Libreville, Gabon – Les rues de Libreville ont été le lieu d’une scène d’une rare violence et d’une profonde tristesse, révélant une affaire glaçante de prostitution forcée et de maltraitance impliquant une mineure de 17 ans, Emeline (nom d’emprunt). Orpheline de ses deux parents, la jeune fille était sous la tutelle de sa tante, une relation qui s’est transformée en un véritable cauchemar. Les faits, tels qu’ils ont été rapportés et documentés, dressent le portrait d’un système de prédation où l’innocence est sacrifiée sur l’autel de l’argent facile, et où le lien familial est perverti en instrument d’ exploitation.
Depuis le décès de ses parents dans un accident de voiture, le destin d’Emeline a basculé. Sa tante, censée être un pilier de soutien et de protection, s’est révélée être le bourreau de la jeune fille. Les aveux d’émeline, rapportés par des témoins, font état de viols répétés, orchestrés par sa propre tante qui la « procurait » à des hommes plus âgés en échange d’argent.
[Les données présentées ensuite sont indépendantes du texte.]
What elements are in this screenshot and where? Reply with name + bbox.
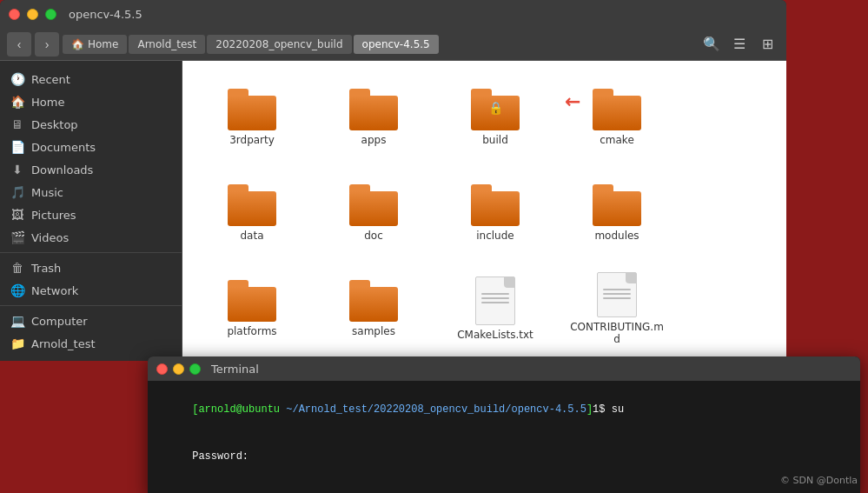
recent-icon: 🕐 bbox=[10, 72, 24, 86]
arrow-indicator: ← bbox=[565, 90, 580, 112]
folder-label: doc bbox=[364, 230, 383, 242]
arnold-icon: 📁 bbox=[10, 336, 24, 350]
terminal-line-1: [arnold@ubuntu ~/Arnold_test/20220208_op… bbox=[155, 386, 853, 433]
pictures-icon: 🖼 bbox=[10, 208, 24, 222]
terminal-max-button[interactable] bbox=[189, 363, 201, 375]
folder-label: apps bbox=[361, 134, 387, 146]
trash-icon: 🗑 bbox=[10, 261, 24, 275]
title-bar: opencv-4.5.5 bbox=[0, 0, 786, 28]
sidebar-label-computer: Computer bbox=[31, 315, 88, 328]
terminal-body[interactable]: [arnold@ubuntu ~/Arnold_test/20220208_op… bbox=[148, 381, 860, 493]
sidebar-label-desktop: Desktop bbox=[31, 118, 78, 131]
toolbar-icons: 🔍 ☰ ⊞ bbox=[699, 32, 779, 57]
sidebar-item-recent[interactable]: 🕐 Recent bbox=[0, 68, 182, 90]
sidebar-item-downloads[interactable]: ⬇ Downloads bbox=[0, 158, 182, 181]
terminal-titlebar: Terminal bbox=[148, 356, 860, 381]
sidebar-label-network: Network bbox=[31, 284, 78, 297]
sidebar-item-videos[interactable]: 🎬 Videos bbox=[0, 226, 182, 249]
forward-button[interactable]: › bbox=[35, 32, 59, 57]
content-area: 🕐 Recent 🏠 Home 🖥 Desktop 📄 Documents ⬇ … bbox=[0, 61, 786, 361]
folder-label: modules bbox=[594, 230, 639, 242]
sidebar-label-documents: Documents bbox=[31, 141, 96, 154]
folder-3rdparty[interactable]: 3rdparty bbox=[195, 74, 308, 161]
terminal-title: Terminal bbox=[211, 363, 259, 376]
music-icon: 🎵 bbox=[10, 185, 24, 199]
folder-label: include bbox=[476, 230, 514, 242]
videos-icon: 🎬 bbox=[10, 230, 24, 244]
list-view-button[interactable]: ☰ bbox=[727, 32, 752, 57]
sidebar-item-home[interactable]: 🏠 Home bbox=[0, 90, 182, 113]
toolbar: ‹ › 🏠Home Arnold_test 20220208_opencv_bu… bbox=[0, 28, 786, 61]
breadcrumb-arnold[interactable]: Arnold_test bbox=[129, 35, 205, 54]
computer-icon: 💻 bbox=[10, 314, 24, 328]
back-button[interactable]: ‹ bbox=[7, 32, 31, 57]
folder-label: data bbox=[240, 230, 263, 242]
close-button[interactable] bbox=[9, 9, 20, 20]
folder-platforms[interactable]: platforms bbox=[195, 265, 308, 352]
sidebar-label-downloads: Downloads bbox=[31, 163, 93, 177]
folder-doc[interactable]: doc bbox=[317, 170, 430, 256]
breadcrumb-opencv[interactable]: opencv-4.5.5 bbox=[354, 35, 439, 54]
breadcrumb: 🏠Home Arnold_test 20220208_opencv_build … bbox=[63, 32, 696, 57]
sidebar-label-recent: Recent bbox=[31, 73, 70, 86]
home-icon: 🏠 bbox=[10, 95, 24, 109]
sidebar-item-arnold-test[interactable]: 📁 Arnold_test bbox=[0, 332, 182, 355]
terminal-window: Terminal [arnold@ubuntu ~/Arnold_test/20… bbox=[148, 356, 860, 493]
folder-samples[interactable]: samples bbox=[317, 265, 430, 352]
downloads-icon: ⬇ bbox=[10, 163, 24, 177]
sidebar-label-arnold: Arnold_test bbox=[31, 337, 96, 350]
watermark: © SDN @Dontla bbox=[780, 475, 858, 486]
sidebar-label-pictures: Pictures bbox=[31, 209, 76, 222]
sidebar-label-nginx: nginx bbox=[31, 360, 63, 362]
file-label: CMakeLists.txt bbox=[457, 329, 533, 341]
window-title: opencv-4.5.5 bbox=[69, 8, 142, 21]
grid-view-button[interactable]: ⊞ bbox=[755, 32, 779, 57]
folder-label: cmake bbox=[600, 134, 634, 146]
folder-label: platforms bbox=[227, 325, 276, 337]
folder-label: 3rdparty bbox=[229, 134, 275, 146]
folder-build[interactable]: build bbox=[439, 74, 552, 161]
sidebar-label-trash: Trash bbox=[31, 262, 61, 275]
sidebar-item-music[interactable]: 🎵 Music bbox=[0, 181, 182, 203]
folder-data[interactable]: data bbox=[195, 170, 308, 256]
file-grid: 3rdparty apps build cmake data doc bbox=[182, 61, 786, 361]
sidebar: 🕐 Recent 🏠 Home 🖥 Desktop 📄 Documents ⬇ … bbox=[0, 61, 182, 361]
sidebar-label-music: Music bbox=[31, 186, 63, 199]
folder-apps[interactable]: apps bbox=[317, 74, 430, 161]
sidebar-divider-1 bbox=[0, 252, 182, 253]
sidebar-item-computer[interactable]: 💻 Computer bbox=[0, 310, 182, 332]
sidebar-item-documents[interactable]: 📄 Documents bbox=[0, 136, 182, 158]
terminal-min-button[interactable] bbox=[173, 363, 184, 375]
file-label: CONTRIBUTING.md bbox=[567, 321, 666, 345]
maximize-button[interactable] bbox=[45, 9, 56, 20]
minimize-button[interactable] bbox=[27, 9, 38, 20]
search-button[interactable]: 🔍 bbox=[699, 32, 724, 57]
network-icon: 🌐 bbox=[10, 283, 24, 297]
folder-cmake[interactable]: cmake bbox=[560, 74, 673, 161]
terminal-close-button[interactable] bbox=[156, 363, 168, 375]
sidebar-item-trash[interactable]: 🗑 Trash bbox=[0, 256, 182, 279]
desktop-icon: 🖥 bbox=[10, 117, 24, 131]
sidebar-item-pictures[interactable]: 🖼 Pictures bbox=[0, 203, 182, 226]
sidebar-divider-2 bbox=[0, 305, 182, 306]
sidebar-label-videos: Videos bbox=[31, 231, 69, 244]
folder-modules[interactable]: modules bbox=[560, 170, 673, 256]
file-manager-window: opencv-4.5.5 ‹ › 🏠Home Arnold_test 20220… bbox=[0, 0, 786, 361]
folder-label: samples bbox=[352, 325, 395, 337]
terminal-line-2: Password: bbox=[155, 433, 853, 480]
file-contributing[interactable]: CONTRIBUTING.md bbox=[560, 265, 673, 352]
documents-icon: 📄 bbox=[10, 140, 24, 154]
breadcrumb-opencv-build[interactable]: 20220208_opencv_build bbox=[207, 35, 351, 54]
sidebar-item-desktop[interactable]: 🖥 Desktop bbox=[0, 113, 182, 136]
folder-include[interactable]: include bbox=[439, 170, 552, 256]
folder-label: build bbox=[482, 134, 508, 146]
sidebar-label-home: Home bbox=[31, 96, 64, 109]
file-cmakelists[interactable]: CMakeLists.txt bbox=[439, 265, 552, 352]
terminal-line-3: [root@ubuntu /home/arnold/Arnold_test/20… bbox=[155, 480, 853, 493]
nginx-icon: 📁 bbox=[10, 359, 24, 361]
breadcrumb-home[interactable]: 🏠Home bbox=[63, 35, 127, 54]
sidebar-item-network[interactable]: 🌐 Network bbox=[0, 279, 182, 302]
Cette pratique, d’une gravité extrême, a privé Émeline de son enfance et de son droit fondamental à l’intégrité physique et psychologique. L’interdiction d’aller à l’école et de fréquenter le voisinage, imposée par sa tante, visait à isoler la victime et à étouffer toute tentative de dénonciation, renforçant ainsi le contrôle et le silence autour de ces actes répréhensibles.
L’horreur ne s’arrête pas là. Emeline confie avoir été contrainte, dès l’âge de 14 ans, à des relations sexuelles avec des hommes plus âgés. L’année dernière, sa tante aurait organisé une relation forcée avec un homme plus âgé, recevant des paiements en contrepartie. Cette relation a été marquée par des violences physiques répétées de la part de cet homme, qui utilisait des accessoires de strip-tease lors des rapports imposés. Le point culminant de cette violence a été atteint lorsque, apprenant la grossesse d’Emeline, cet individu l’a violemment agressée, lui portant des coups de poing au ventre qui ont provoqué une hémorragie. Dans un état critique, la jeune fille a réussi à fuir le domicile, avant d’être retrouvée inconsciente en bordure de route par une bonne samaritaine qui l’a immédiatement transportée au Centre Hospitalier Universitaire (C.H.U.) d’Owendo.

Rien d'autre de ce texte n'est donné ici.